Extracted material -
● ● ● ● ●

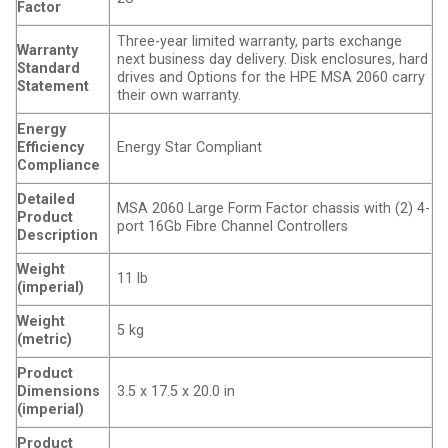
Factor
Three-year limited warranty, parts exchange
Warranty
next business day delivery. Disk enclosures, hard
Standard
drives and Options for the HPE MSA 2060 carry
Statement
their own warranty.
Energy
Efficiency
Energy Star Compliant
Compliance
Detailed
MSA 2060 Large Form Factor chassis with (2) 4-
Product
port 16Gb Fibre Channel Controllers
Description
Weight
11 lb
(imperial)
Weight
5 kg
(metric)
Product
Dimensions
3.5 x 17.5 x 20.0 in
(imperial)
Product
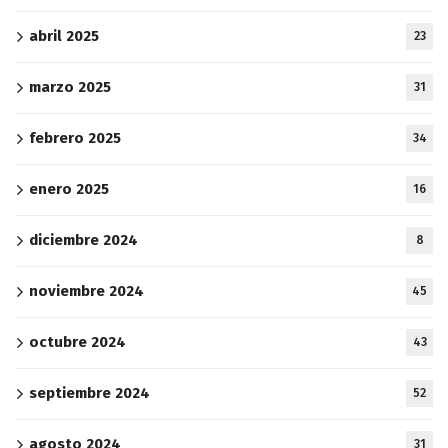
abril 2025
23
marzo 2025
31
febrero 2025
34
enero 2025
16
diciembre 2024
8
noviembre 2024
45
octubre 2024
43
septiembre 2024
52
agosto 2024
31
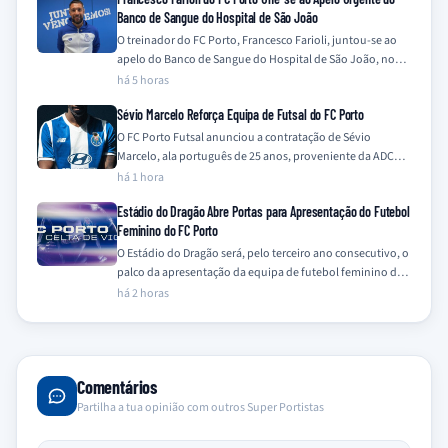
Banco de Sangue do Hospital de São João
O treinador do FC Porto, Francesco Farioli, juntou-se ao
apelo do Banco de Sangue do Hospital de São João, no
Porto, para…
há 5 horas
Sévio Marcelo Reforça Equipa de Futsal do FC Porto
O FC Porto Futsal anunciou a contratação de Sévio
Marcelo, ala português de 25 anos, proveniente da ADCR
Caxinas Poça Barca, para…
há 1 hora
Estádio do Dragão Abre Portas para Apresentação do Futebol
Feminino do FC Porto
O Estádio do Dragão será, pelo terceiro ano consecutivo, o
palco da apresentação da equipa de futebol feminino do
FC Porto, num…
há 2 horas
Comentários
Partilha a tua opinião com outros Super Portistas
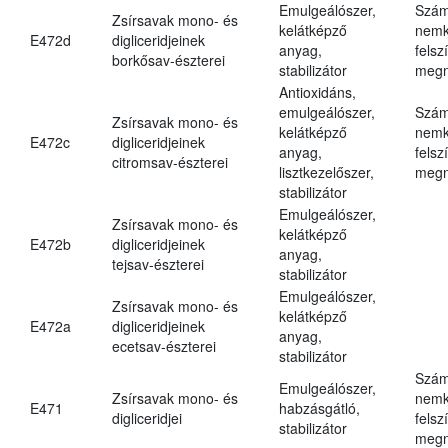
Emulgeálószer,
Szám
Zsírsavak mono- és
kelátképző
nemk
E472d
digliceridjeinek
anyag,
felsz
borkősav-észterei
stabilizátor
megn
Antioxidáns,
emulgeálószer,
Szám
Zsírsavak mono- és
kelátképző
nemk
E472c
digliceridjeinek
anyag,
felsz
citromsav-észterei
lisztkezelőszer,
megn
stabilizátor
Emulgeálószer,
Zsírsavak mono- és
kelátképző
E472b
digliceridjeinek
anyag,
tejsav-észterei
stabilizátor
Emulgeálószer,
Zsírsavak mono- és
kelátképző
E472a
digliceridjeinek
anyag,
ecetsav-észterei
stabilizátor
Szám
Emulgeálószer,
Zsírsavak mono- és
nemk
E471
habzásgátló,
digliceridjei
felsz
stabilizátor
megn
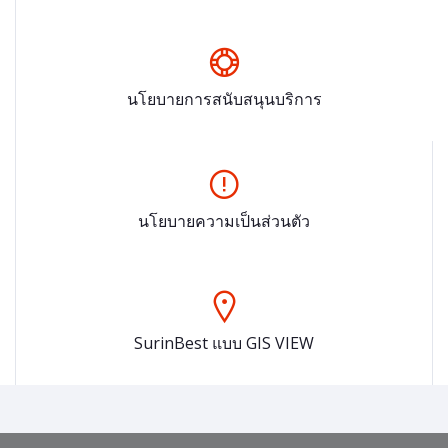
นโยบายการสนับสนุนบริการ
นโยบายความเป็นส่วนตัว
SurinBest แบบ GIS VIEW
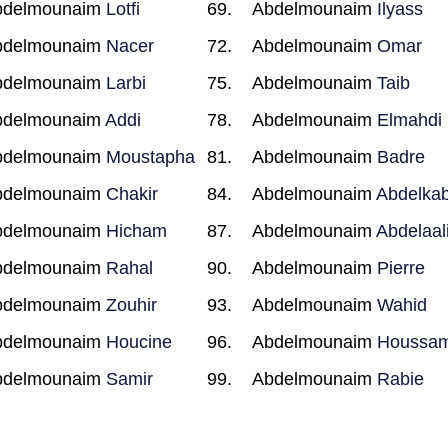
bdelmounaim
Lotfi
Abdelmounaim
Ilyass
bdelmounaim
Nacer
Abdelmounaim
Omar
bdelmounaim
Larbi
Abdelmounaim
Taib
bdelmounaim
Addi
Abdelmounaim
Elmahdi
bdelmounaim
Moustapha
Abdelmounaim
Badre
bdelmounaim
Chakir
Abdelmounaim
Abdelkab
bdelmounaim
Hicham
Abdelmounaim
Abdelaal
bdelmounaim
Rahal
Abdelmounaim
Pierre
bdelmounaim
Zouhir
Abdelmounaim
Wahid
bdelmounaim
Houcine
Abdelmounaim
Houssa
bdelmounaim
Samir
Abdelmounaim
Rabie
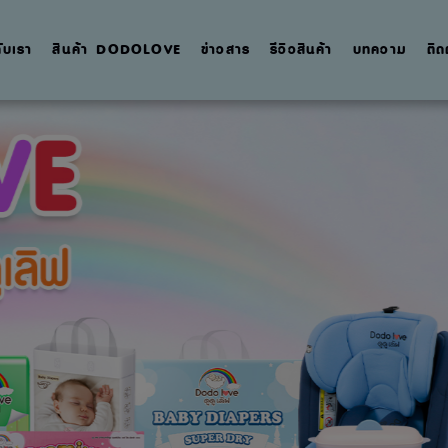
กับเรา
สินค้า DODOLOVE
ข่าวสาร
รีวิวสินค้า
บทความ
ติด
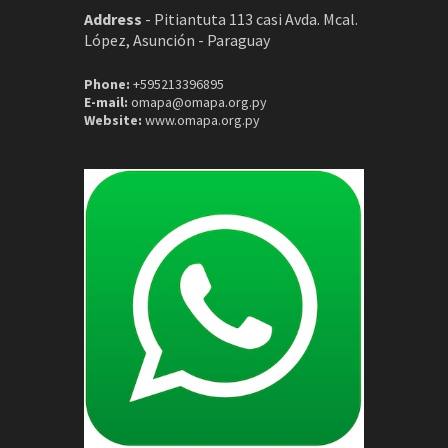
Address
-
Pitiantuta 113 casi Avda. Mcal.
López, Asunción - Paraguay
Phone:
+595213396895
E-mail:
omapa@omapa.org.py
Website:
www.omapa.org.py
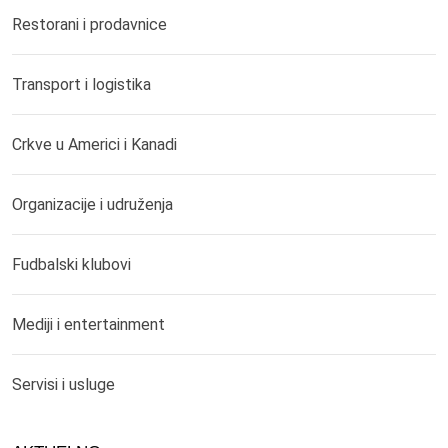
Restorani i prodavnice
Transport i logistika
Crkve u Americi i Kanadi
Organizacije i udruženja
Fudbalski klubovi
Mediji i entertainment
Servisi i usluge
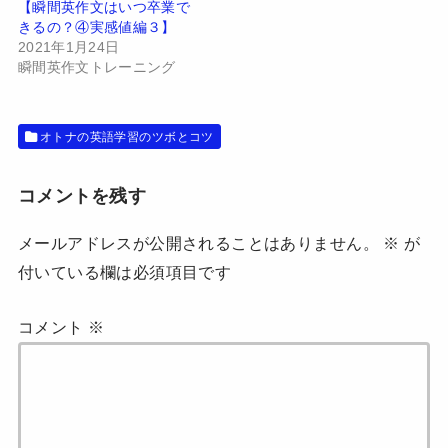
【瞬間英作文はいつ卒業で
ィ
く
ン
だ
きるの？④実感値編３】
ド
さ
2021年1月24日
ウ
い
で
(
瞬間英作文トレーニング
開
新
き
し
ま
い
す
ウ
)
ィ
オトナの英語学習のツボとコツ
ン
ド
ウ
で
開
コメントを残す
き
ま
す
メールアドレスが公開されることはありません。
※
が
)
付いている欄は必須項目です
コメント
※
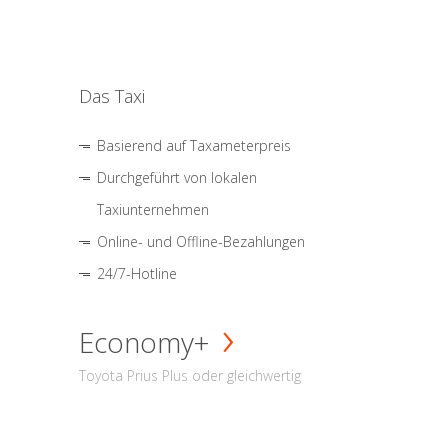
Das Taxi
Basierend auf Taxameterpreis
Durchgeführt von lokalen
Taxiunternehmen
Online- und Offline-Bezahlungen
24/7-Hotline
Economy+
Toyota Prius Plus oder gleichwertig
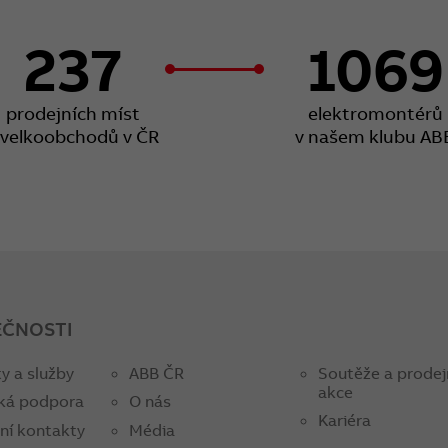
237
1069
prodejních míst
elektromontérů
 velkoobchodů v ČR
v našem klubu AB
EČNOSTI
y a služby
ABB ČR
Soutěže a prodej
akce
ká podpora
O nás
Kariéra
ní kontakty
Média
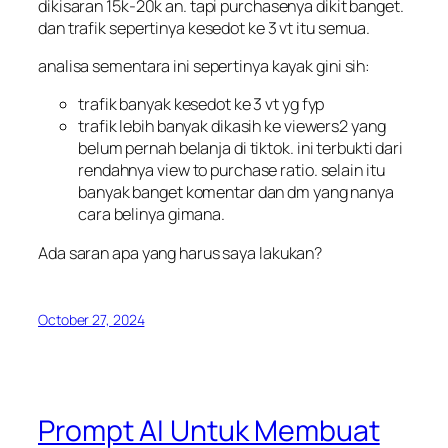
dikisaran 15k-20k an. tapi purchasenya dikit banget.
dan trafik sepertinya kesedot ke 3 vt itu semua.
analisa sementara ini sepertinya kayak gini sih:
trafik banyak kesedot ke 3 vt yg fyp
trafik lebih banyak dikasih ke viewers2 yang
belum pernah belanja di tiktok. ini terbukti dari
rendahnya view to purchase ratio. selain itu
banyak banget komentar dan dm yang nanya
cara belinya gimana.
Ada saran apa yang harus saya lakukan?
October 27, 2024
Prompt AI Untuk Membuat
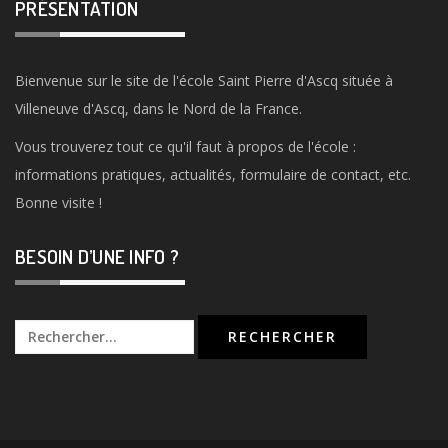
PRÉSENTATION
Bienvenue sur le site de l'école Saint Pierre d'Ascq située à
Villeneuve d'Ascq, dans le Nord de la France.
Vous trouverez tout ce qu'il faut à propos de l'école :
informations pratiques, actualités, formulaire de contact, etc.
Bonne visite !
BESOIN D’UNE INFO ?
Rechercher :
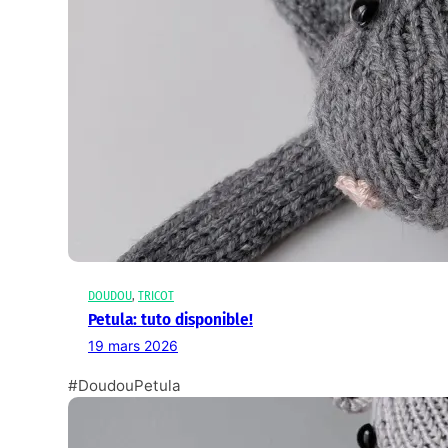
DOUDOU
, 
TRICOT
Petula: tuto disponible!
19 mars 2026
#DoudouPetula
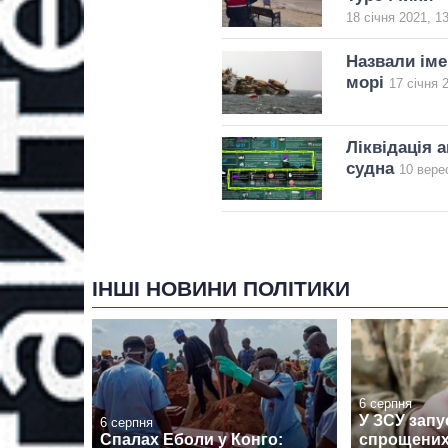
18 січня 2021, 1
Назвали іме
морі
17 січня 
Ліквідація а
судна
10 вере
ІНШІ НОВИНИ ПОЛІТИКИ
6 серпня
У ЗСУ запу
6 серпня
Спалах Еболи у Конго:
спрощених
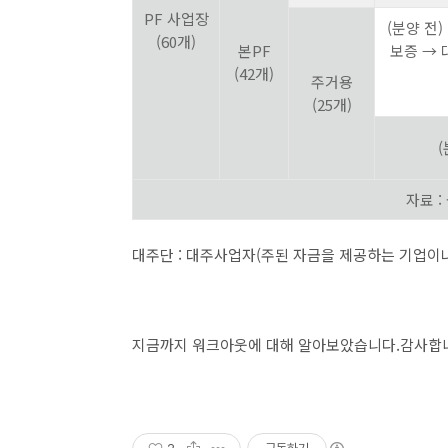
PF 사업장
(분양 전
(60개)
본PF
보증 → 
(42개)
주거용
(25개)
(
자료 
대주단 : 대주사업자(주된 자금을 제공하는 기업이나
지금까지 워크아웃에 대해 알아보았습니다.감사합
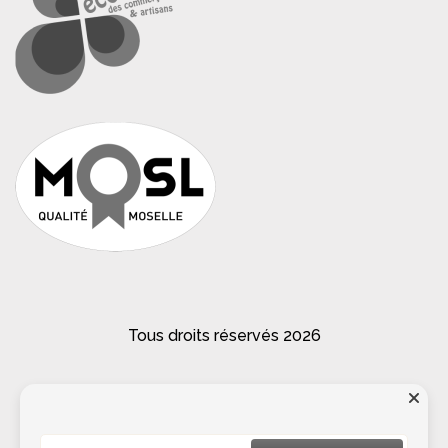
Tous droits réservés 2026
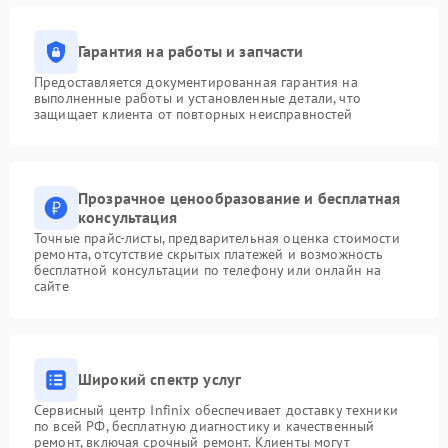
Гарантия на работы и запчасти
Предоставляется документированная гарантия на
выполненные работы и установленные детали, что
защищает клиента от повторных неисправностей
Прозрачное ценообразование и бесплатная
консультация
Точные прайс-листы, предварительная оценка стоимости
ремонта, отсутствие скрытых платежей и возможность
бесплатной консультации по телефону или онлайн на
сайте
Широкий спектр услуг
Сервисный центр Infinix обеспечивает доставку техники
по всей РФ, бесплатную диагностику и качественный
ремонт, включая срочный ремонт. Клиенты могут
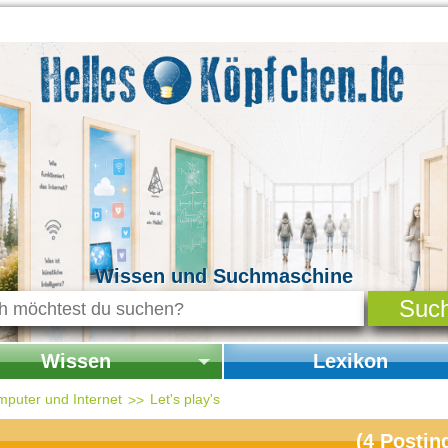
Wissen und Suchmaschine
Wissen
Lexikon
seite Wissen
Startseite Lexikon
mputer und Internet
Let's play's
chichte & Kultur
(
4
Postin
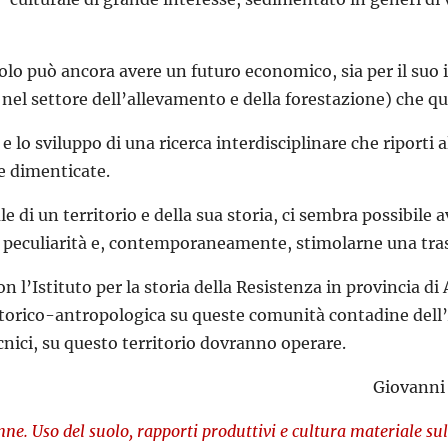
lo può ancora avere un futuro economico, sia per il suo int
 nel settore dell’allevamento e della forestazione) che qu
 lo sviluppo di una ricerca interdisciplinare che riporti all
e dimenticate.
i un territorio e della sua storia, ci sembra possibile av
ue peculiarità e, contemporaneamente, stimolarne una tr
n l’Istituto per la storia della Resistenza in provincia d
i storico-antropologica su queste comunità contadine de
cnici, su questo territorio dovranno operare.
Giovanni 
e. Uso del suolo, rapporti produttivi e cultura materiale 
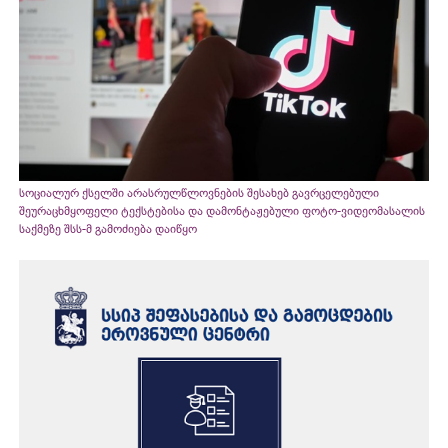
სოციალურ ქსელში არასრულწლოვნების შესახებ გავრცელებული
შეურაცხმყოფელი ტექსტებისა და დამონტაჟებული ფოტო-ვიდეომასალის
საქმეზე შსს-მ გამოძიება დაიწყო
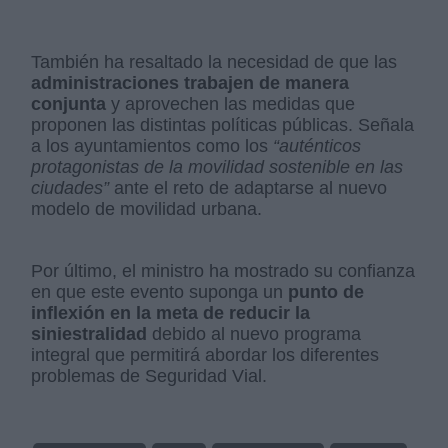
También ha resaltado la necesidad de que las
administraciones trabajen de manera
conjunta
y aprovechen las medidas que
proponen las distintas políticas públicas. Señala
a los ayuntamientos como los
“auténticos
protagonistas de la movilidad sostenible en las
ciudades”
ante el reto de adaptarse al nuevo
modelo de movilidad urbana.
Por último, el ministro ha mostrado su confianza
en que este evento suponga un
punto de
inflexión en la meta de reducir la
siniestralidad
debido al nuevo programa
integral que permitirá abordar los diferentes
problemas de Seguridad Vial.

● ● ● ● ●

Activity -
Keep the pictures out of your copy, and repeat every entry above exactly.

Result -
Factor
Three-year limited warranty, parts exchange
Warranty
next business day delivery. Disk enclosures, hard
Standard
drives and Options for the HPE MSA 2060 carry
Statement
their own warranty.
Energy
Efficiency
Energy Star Compliant
Compliance
Detailed
MSA 2060 Large Form Factor chassis with (2) 4-
Product
port 16Gb Fibre Channel Controllers
Description
Weight
11 lb
(imperial)
Weight
5 kg
(metric)
Product
Dimensions
3.5 x 17.5 x 20.0 in
(imperial)
Product
abril 2025
23
marzo 2025
31
febrero 2025
34
enero 2025
16
diciembre 2024
8
noviembre 2024
45
octubre 2024
43
septiembre 2024
52
agosto 2024
31
Banco de Sangue do Hospital de São João
O treinador do FC Porto, Francesco Farioli, juntou-se ao
apelo do Banco de Sangue do Hospital de São João, no
Porto, para…
há 5 horas
Sévio Marcelo Reforça Equipa de Futsal do FC Porto
O FC Porto Futsal anunciou a contratação de Sévio
Marcelo, ala português de 25 anos, proveniente da ADCR
Caxinas Poça Barca, para…
há 1 hora
Estádio do Dragão Abre Portas para Apresentação do Futebol
Feminino do FC Porto
O Estádio do Dragão será, pelo terceiro ano consecutivo, o
palco da apresentação da equipa de futebol feminino do
FC Porto, num…
há 2 horas
Comentários
Partilha a tua opinião com outros Super Portistas
Emulgeálószer,
Szám
Zsírsavak mono- és
kelátképző
nemk
E472d
digliceridjeinek
anyag,
felsz
borkősav-észterei
stabilizátor
megn
Antioxidáns,
emulgeálószer,
Szám
Zsírsavak mono- és
kelátképző
nemk
E472c
digliceridjeinek
anyag,
felsz
citromsav-észterei
lisztkezelőszer,
megn
stabilizátor
Emulgeálószer,
Zsírsavak mono- és
kelátképző
E472b
digliceridjeinek
anyag,
tejsav-észterei
stabilizátor
Emulgeálószer,
Zsírsavak mono- és
kelátképző
E472a
digliceridjeinek
anyag,
ecetsav-észterei
stabilizátor
Szám
Emulgeálószer,
Zsírsavak mono- és
nemk
E471
habzásgátló,
digliceridjei
felsz
stabilizátor
megn
นโยบายการสนับสนุนบริการ
นโยบายความเป็นส่วนตัว
SurinBest แบบ GIS VIEW
bdelmounaim
Lotfi
Abdelmounaim
Ilyass
bdelmounaim
Nacer
Abdelmounaim
Omar
bdelmounaim
Larbi
Abdelmounaim
Taib
bdelmounaim
Addi
Abdelmounaim
Elmahdi
bdelmounaim
Moustapha
Abdelmounaim
Badre
bdelmounaim
Chakir
Abdelmounaim
Abdelkab
bdelmounaim
Hicham
Abdelmounaim
Abdelaal
bdelmounaim
Rahal
Abdelmounaim
Pierre
bdelmounaim
Zouhir
Abdelmounaim
Wahid
bdelmounaim
Houcine
Abdelmounaim
Houssa
bdelmounaim
Samir
Abdelmounaim
Rabie
กับเรา
สินค้า DODOLOVE
ข่าวสาร
รีวิวสินค้า
บทความ
ติด
Address
-
Pitiantuta 113 casi Avda. Mcal.
López, Asunción - Paraguay
Phone:
+595213396895
E-mail:
omapa@omapa.org.py
Website:
www.omapa.org.py
Restorani i prodavnice
Transport i logistika
Crkve u Americi i Kanadi
Organizacije i udruženja
Fudbalski klubovi
Mediji i entertainment
Servisi i usluge
【瞬間英作文はいつ卒業で
ィ
く
ン
だ
きるの？④実感値編３】
ド
さ
2021年1月24日
ウ
い
で
(
瞬間英作文トレーニング
開
新
き
し
ま
い
す
ウ
)
ィ
オトナの英語学習のツボとコツ
ン
ド
ウ
で
開
コメントを残す
き
ま
す
メールアドレスが公開されることはありません。
※
が
)
付いている欄は必須項目です
コメント
※
Das Taxi
Basierend auf Taxameterpreis
Durchgeführt von lokalen
Taxiunternehmen
Online- und Offline-Bezahlungen
24/7-Hotline
Economy+
Toyota Prius Plus oder gleichwertig
237
1069
prodejních míst
elektromontérů
 velkoobchodů v ČR
v našem klubu AB
EČNOSTI
y a služby
ABB ČR
Soutěže a prodej
akce
ká podpora
O nás
Kariéra
ní kontakty
Média
dikisaran 15k-20k an. tapi purchasenya dikit banget.
dan trafik sepertinya kesedot ke 3 vt itu semua.
analisa sementara ini sepertinya kayak gini sih:
trafik banyak kesedot ke 3 vt yg fyp
trafik lebih banyak dikasih ke viewers2 yang
belum pernah belanja di tiktok. ini terbukti dari
rendahnya view to purchase ratio. selain itu
banyak banget komentar dan dm yang nanya
cara belinya gimana.
Ada saran apa yang harus saya lakukan?
October 27, 2024
Prompt AI Untuk Membuat
PRÉSENTATION
Bienvenue sur le site de l'école Saint Pierre d'Ascq située à
Villeneuve d'Ascq, dans le Nord de la France.
Vous trouverez tout ce qu'il faut à propos de l'école :
informations pratiques, actualités, formulaire de contact, etc.
Bonne visite !
BESOIN D’UNE INFO ?
Rechercher :
DOUDOU
, 
TRICOT
Petula: tuto disponible!
19 mars 2026
#DoudouPetula
18 січня 2021, 1
Назвали іме
морі
17 січня 
Ліквідація а
судна
10 вере
ІНШІ НОВИНИ ПОЛІТИКИ
6 серпня
У ЗСУ запу
6 серпня
Спалах Еболи у Конго:
спрощених
PF 사업장
(분양 전
(60개)
본PF
보증 → 
(42개)
주거용
(25개)
(
자료 
대주단 : 대주사업자(주된 자금을 제공하는 기업이나
지금까지 워크아웃에 대해 알아보았습니다.감사합
Tous droits réservés 2026
Гарантия на работы и запчасти
Предоставляется документированная гарантия на
выполненные работы и установленные детали, что
защищает клиента от повторных неисправностей
Прозрачное ценообразование и бесплатная
консультация
Точные прайс-листы, предварительная оценка стоимости
ремонта, отсутствие скрытых платежей и возможность
бесплатной консультации по телефону или онлайн на
сайте
Широкий спектр услуг
Сервисный центр Infinix обеспечивает доставку техники
по всей РФ, бесплатную диагностику и качественный
ремонт, включая срочный ремонт. Клиенты могут
Wissen und Suchmaschine
Wissen
Lexikon
seite Wissen
Startseite Lexikon
mputer und Internet
Let's play's
chichte & Kultur
(
4
Postin
lo può ancora avere un futuro economico, sia per il suo int
 nel settore dell’allevamento e della forestazione) che qu
 lo sviluppo di una ricerca interdisciplinare che riporti all
e dimenticate.
i un territorio e della sua storia, ci sembra possibile av
ue peculiarità e, contemporaneamente, stimolarne una tr
n l’Istituto per la storia della Resistenza in provincia d
i storico-antropologica su queste comunità contadine de
cnici, su questo territorio dovranno operare.
Giovanni 
e. Uso del suolo, rapporti produttivi e cultura materiale 
სოციალურ ქსელში არასრულწლოვნების შესახებ გავრცელებული
შეურაცხმყოფელი ტექსტებისა და დამონტაჟებული ფოტო-ვიდეომასალის
საქმეზე შსს-მ გამოძიება დაიწყო
También ha resaltado la necesidad de que las
administraciones trabajen de manera
conjunta
y aprovechen las medidas que
proponen las distintas políticas públicas. Señala
a los ayuntamientos como los
“auténticos
protagonistas de la movilidad sostenible en las
ciudades”
ante el reto de adaptarse al nuevo
modelo de movilidad urbana.
Por último, el ministro ha mostrado su confianza
en que este evento suponga un
punto de
inflexión en la meta de reducir la
siniestralidad
debido al nuevo programa
integral que permitirá abordar los diferentes
problemas de Seguridad Vial.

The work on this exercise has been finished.